Krautwaschl: Unterschiedliche Positionen als Bereicherung
Bischof Wilhelm Krautwaschl zeigte sich erfreut über die Offenheit und das Interesse an der katholischen Erwachsenenbildung durch das Dikasterium. Katechese und Evangelisierung seien wichtige Themen, aber Bildungsarbeit mit erwachsenen Menschen brauche einen offenen Zugang, und es gelte letztlich auch zu akzeptieren, dass es unterschiedliche Positionen gebe. Das sei eine Bereicherung für die Gesellschaft und auch für die Kirche. Eine Kirche, die nicht diskutiert und um Positionen ringt, würde sich nicht weiterentwickeln und letztlich inhaltlich ausdünnen.

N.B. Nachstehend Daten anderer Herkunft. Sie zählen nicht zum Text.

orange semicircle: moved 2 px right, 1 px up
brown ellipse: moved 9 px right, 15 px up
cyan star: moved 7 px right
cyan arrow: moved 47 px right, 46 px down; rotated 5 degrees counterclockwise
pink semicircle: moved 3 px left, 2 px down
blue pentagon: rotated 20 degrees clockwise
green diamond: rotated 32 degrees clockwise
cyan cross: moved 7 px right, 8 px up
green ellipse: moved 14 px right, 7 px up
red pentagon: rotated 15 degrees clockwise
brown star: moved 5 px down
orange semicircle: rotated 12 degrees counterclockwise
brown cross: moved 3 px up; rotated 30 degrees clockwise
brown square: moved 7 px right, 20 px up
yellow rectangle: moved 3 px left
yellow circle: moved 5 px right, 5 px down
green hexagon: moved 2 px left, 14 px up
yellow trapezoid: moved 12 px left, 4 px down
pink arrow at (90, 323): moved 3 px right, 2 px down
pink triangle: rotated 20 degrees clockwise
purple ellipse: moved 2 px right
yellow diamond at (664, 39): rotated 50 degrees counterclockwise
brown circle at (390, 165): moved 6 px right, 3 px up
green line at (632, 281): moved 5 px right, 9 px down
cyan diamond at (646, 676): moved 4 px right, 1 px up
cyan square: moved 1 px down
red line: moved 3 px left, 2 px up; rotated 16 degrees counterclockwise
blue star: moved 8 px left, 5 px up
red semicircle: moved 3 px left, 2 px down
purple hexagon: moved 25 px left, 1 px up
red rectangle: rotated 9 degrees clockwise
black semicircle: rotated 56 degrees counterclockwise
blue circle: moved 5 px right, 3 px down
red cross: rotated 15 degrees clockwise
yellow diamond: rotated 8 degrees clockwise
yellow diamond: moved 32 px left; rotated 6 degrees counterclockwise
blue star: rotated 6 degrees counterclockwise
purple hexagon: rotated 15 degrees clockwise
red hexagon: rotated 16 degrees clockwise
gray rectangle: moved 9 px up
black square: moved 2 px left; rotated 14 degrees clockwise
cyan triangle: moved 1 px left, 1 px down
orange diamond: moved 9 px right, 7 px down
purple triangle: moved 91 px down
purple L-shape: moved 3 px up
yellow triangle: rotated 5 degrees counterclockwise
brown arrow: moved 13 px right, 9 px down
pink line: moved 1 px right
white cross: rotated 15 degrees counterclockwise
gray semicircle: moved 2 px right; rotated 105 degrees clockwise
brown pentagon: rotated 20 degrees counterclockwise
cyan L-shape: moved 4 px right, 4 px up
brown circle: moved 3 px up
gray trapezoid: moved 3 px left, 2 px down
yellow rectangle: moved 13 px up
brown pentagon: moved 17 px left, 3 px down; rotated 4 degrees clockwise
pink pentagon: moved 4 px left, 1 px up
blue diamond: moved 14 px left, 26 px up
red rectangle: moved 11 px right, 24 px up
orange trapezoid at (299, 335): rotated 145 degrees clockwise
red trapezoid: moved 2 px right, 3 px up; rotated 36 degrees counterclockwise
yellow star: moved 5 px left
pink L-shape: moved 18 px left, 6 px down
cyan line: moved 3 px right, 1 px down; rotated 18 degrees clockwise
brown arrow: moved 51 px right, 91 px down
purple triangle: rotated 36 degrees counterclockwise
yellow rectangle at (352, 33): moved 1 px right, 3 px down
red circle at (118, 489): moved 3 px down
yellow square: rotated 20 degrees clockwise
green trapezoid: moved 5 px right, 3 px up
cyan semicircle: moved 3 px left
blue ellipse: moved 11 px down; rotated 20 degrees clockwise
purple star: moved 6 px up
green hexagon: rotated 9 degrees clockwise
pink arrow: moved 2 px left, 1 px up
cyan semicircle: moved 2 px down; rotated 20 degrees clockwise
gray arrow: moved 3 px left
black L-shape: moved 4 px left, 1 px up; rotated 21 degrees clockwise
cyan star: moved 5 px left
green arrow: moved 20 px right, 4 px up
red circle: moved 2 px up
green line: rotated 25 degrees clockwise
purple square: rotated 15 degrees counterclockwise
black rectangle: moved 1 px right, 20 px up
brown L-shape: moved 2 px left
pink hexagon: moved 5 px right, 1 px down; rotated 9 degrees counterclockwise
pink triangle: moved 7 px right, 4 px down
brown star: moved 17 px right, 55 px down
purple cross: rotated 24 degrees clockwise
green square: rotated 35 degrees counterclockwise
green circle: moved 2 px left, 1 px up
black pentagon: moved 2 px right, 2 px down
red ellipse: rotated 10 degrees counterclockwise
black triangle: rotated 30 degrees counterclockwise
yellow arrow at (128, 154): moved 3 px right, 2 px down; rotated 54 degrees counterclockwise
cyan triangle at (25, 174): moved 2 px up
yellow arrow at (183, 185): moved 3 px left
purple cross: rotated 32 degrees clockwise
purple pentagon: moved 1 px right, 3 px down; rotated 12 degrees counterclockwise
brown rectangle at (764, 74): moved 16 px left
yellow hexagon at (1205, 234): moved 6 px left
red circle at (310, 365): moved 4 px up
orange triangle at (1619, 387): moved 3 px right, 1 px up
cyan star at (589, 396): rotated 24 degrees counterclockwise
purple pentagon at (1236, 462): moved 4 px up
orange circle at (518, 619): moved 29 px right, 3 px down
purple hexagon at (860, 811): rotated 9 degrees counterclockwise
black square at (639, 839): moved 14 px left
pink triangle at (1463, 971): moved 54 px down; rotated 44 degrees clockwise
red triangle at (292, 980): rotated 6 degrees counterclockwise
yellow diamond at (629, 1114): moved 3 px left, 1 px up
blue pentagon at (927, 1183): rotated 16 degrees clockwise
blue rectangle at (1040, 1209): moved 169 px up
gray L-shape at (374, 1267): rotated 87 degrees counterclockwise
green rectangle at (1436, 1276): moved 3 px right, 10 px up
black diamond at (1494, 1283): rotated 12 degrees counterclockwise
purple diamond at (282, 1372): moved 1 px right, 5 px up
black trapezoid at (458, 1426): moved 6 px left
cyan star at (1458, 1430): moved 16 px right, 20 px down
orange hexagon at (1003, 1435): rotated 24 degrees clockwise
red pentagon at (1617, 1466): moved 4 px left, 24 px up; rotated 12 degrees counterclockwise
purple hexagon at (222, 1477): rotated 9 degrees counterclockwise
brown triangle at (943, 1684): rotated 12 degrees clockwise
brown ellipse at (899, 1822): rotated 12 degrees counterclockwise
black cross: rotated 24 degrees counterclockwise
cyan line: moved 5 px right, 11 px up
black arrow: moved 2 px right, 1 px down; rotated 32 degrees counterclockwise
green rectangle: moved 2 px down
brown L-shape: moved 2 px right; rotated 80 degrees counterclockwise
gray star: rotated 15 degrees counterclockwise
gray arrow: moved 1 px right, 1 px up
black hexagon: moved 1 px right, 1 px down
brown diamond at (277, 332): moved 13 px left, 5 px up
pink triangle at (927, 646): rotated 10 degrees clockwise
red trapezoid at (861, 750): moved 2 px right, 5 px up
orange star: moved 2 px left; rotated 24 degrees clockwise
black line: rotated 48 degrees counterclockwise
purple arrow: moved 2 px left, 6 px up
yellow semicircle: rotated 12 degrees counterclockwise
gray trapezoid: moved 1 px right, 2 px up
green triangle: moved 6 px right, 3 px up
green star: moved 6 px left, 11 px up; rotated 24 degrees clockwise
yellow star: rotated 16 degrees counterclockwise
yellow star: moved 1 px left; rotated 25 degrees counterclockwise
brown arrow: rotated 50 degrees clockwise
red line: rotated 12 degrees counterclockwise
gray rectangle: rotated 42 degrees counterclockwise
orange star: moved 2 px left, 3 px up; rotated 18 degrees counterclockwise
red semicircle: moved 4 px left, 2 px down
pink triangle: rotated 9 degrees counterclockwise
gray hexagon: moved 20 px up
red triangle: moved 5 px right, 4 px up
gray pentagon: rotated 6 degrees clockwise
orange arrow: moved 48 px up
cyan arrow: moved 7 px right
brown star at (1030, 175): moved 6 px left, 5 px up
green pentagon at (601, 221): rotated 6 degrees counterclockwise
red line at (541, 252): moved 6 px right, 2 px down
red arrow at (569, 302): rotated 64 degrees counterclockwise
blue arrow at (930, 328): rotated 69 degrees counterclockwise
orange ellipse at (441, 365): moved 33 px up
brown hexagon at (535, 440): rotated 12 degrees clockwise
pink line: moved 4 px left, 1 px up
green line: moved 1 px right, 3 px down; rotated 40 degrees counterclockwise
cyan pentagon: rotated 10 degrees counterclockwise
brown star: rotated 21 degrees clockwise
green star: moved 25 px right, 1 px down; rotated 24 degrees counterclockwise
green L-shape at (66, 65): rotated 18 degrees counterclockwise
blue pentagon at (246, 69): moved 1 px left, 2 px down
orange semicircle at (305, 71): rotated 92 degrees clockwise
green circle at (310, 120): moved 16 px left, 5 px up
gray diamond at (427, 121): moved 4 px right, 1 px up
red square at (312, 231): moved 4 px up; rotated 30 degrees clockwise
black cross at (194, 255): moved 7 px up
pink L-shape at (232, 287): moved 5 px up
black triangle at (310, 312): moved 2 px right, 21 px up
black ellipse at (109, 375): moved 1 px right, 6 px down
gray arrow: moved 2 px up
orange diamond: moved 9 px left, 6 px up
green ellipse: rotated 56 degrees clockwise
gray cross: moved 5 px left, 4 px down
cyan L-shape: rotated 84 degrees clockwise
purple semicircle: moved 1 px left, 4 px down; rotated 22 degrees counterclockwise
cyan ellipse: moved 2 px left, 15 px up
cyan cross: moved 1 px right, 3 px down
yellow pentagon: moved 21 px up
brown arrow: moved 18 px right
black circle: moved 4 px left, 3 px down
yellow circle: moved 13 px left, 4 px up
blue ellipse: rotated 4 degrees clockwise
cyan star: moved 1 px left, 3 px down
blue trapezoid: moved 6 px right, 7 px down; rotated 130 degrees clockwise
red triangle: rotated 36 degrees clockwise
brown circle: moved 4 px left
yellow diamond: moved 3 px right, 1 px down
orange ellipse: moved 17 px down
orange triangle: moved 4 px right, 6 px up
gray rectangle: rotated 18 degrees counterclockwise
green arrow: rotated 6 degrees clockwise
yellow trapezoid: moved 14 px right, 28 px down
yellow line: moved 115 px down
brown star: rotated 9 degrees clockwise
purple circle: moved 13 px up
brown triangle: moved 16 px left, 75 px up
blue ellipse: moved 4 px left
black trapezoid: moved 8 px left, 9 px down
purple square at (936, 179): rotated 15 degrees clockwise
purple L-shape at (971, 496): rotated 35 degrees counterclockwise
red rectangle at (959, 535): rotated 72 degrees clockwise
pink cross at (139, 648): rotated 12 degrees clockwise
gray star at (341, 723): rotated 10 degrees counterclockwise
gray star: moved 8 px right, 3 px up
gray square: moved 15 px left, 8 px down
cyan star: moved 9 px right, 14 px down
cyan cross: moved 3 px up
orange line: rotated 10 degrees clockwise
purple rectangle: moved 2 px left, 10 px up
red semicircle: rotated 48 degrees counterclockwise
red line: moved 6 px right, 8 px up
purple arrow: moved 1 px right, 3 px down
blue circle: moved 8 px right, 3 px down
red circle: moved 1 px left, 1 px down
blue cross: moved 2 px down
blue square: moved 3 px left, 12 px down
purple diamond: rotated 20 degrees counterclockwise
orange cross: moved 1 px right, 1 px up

Christian Kopf, Leiter des Bildungshauses Batschuns in Vorarlberg und Vorsitzender der Forums, verwies auf die breite Palette der Angebote kirchlicher Erwachsenenbildung von Elternbildung, sozialer Bildung, Senior*innenbildung, Bildungsangeboten für Frauen, theologisch-spiritueller Bildung und politischer Bildungsangebote - nicht im Sinne von Parteipolitik – sondern, wie es auch Sánchez de Toca nannte – im Sinne der gesellschaftlichen Mitgestaltung, insbesondere mit Blick auf Krisensymptome einer sich immer komplexer erweisenden Welt. „Es ist uns ein zentrales Anliegen, Fragen der Armut, des Fremdseins von Menschen aber auch der Orientierungslosigkeit im Blick auf die zunehmenden Herausforderungen der Digitalisierung zu thematisieren“, betonte Christian Kopf im Dikasterium im Vatikan. Und Kopf weiter: „Wir machen das in unseren mehr als 70 Mitgliedseinrichtungen jeden Tag und bis in die kleinsten Zellen einer Pfarrgemeinde oder in den Bildungshäusern und Bildungszentren unseres Verbandes. Dazu braucht es auch Mittel der Diözesen und vor allem die klare Haltung der Diözesanleitungen, dass Erwachsenenbildung eben, wie es auch Melchor Sánchez de Toca nannte, keine kirchliche Nebenbei-Tätigkeit ist.“
Globaler Bildungspakt als Programm
Das Christentum war von Beginn an eine Bildungsreligion, betonte der Forums-Vorsitzende im Nachklang zum Gespräch mit dem Vertreter des Dikasteriums. Beeindruckt zeigte sich Christian Kopf auch von der persönlichen Begegnung mit Papst Franziskus im Rahmen der Generalaudienz auf dem Petersplatz. „Franziskus ist ein Hoffnungsträger weit über den kirchlichen Raum hinaus und somit ein Vorbild für die katholische Erwachsenenbildung. Das wird in der direkten Begegnung mit ihm spürbar und auch in der Art, wie präzise er seine Gedanken formuliert“, so Kopf. Für die Arbeit der katholischen Erwachsenenbildung haben uns die Gespräche in Rom Rückenwind gegeben. Kopf nennt in diesem Zusammenhang auch den von Papst Franziskus initiierten „Globalen Bildungspakt“ als Programm der katholischen Erwachsenenbildung. Es geht darum, all unsere Bemühungen in einem breiten Bildungsbündnis zu vereinen. Das bestätigt auch Hubert Petrasch, Präsident des Verbandes der katholischen Erwachsenenbildung in Europa (FEECA). Die FEECA feiert im Rahmen eines Festaktes im kommenden Herbst in Wien ihr 60-jähriges Bestehen. Es sei erklärtes Ziel, neue Mitglieder zu gewinnen und den Bildungsdialog auch auf europäischer Ebene zu führen und zu vertiefen. Dazu habe ihn auch die vor kurzem in Rumänien stattgefundene Jahrestagung der FEECA motiviert. „Es gibt ungemein engagierte Bildungsprojekte in Österreich und bei unseren Partnern in ganz Europa. Hier werden die Fragen nach einem Europa der Hoffnung für möglichst viele Menschen gestellt, und mit innovativen Bildungsprojekten werden auch beispielhaft Antworten gegeben“, so der FEECA-Präsident.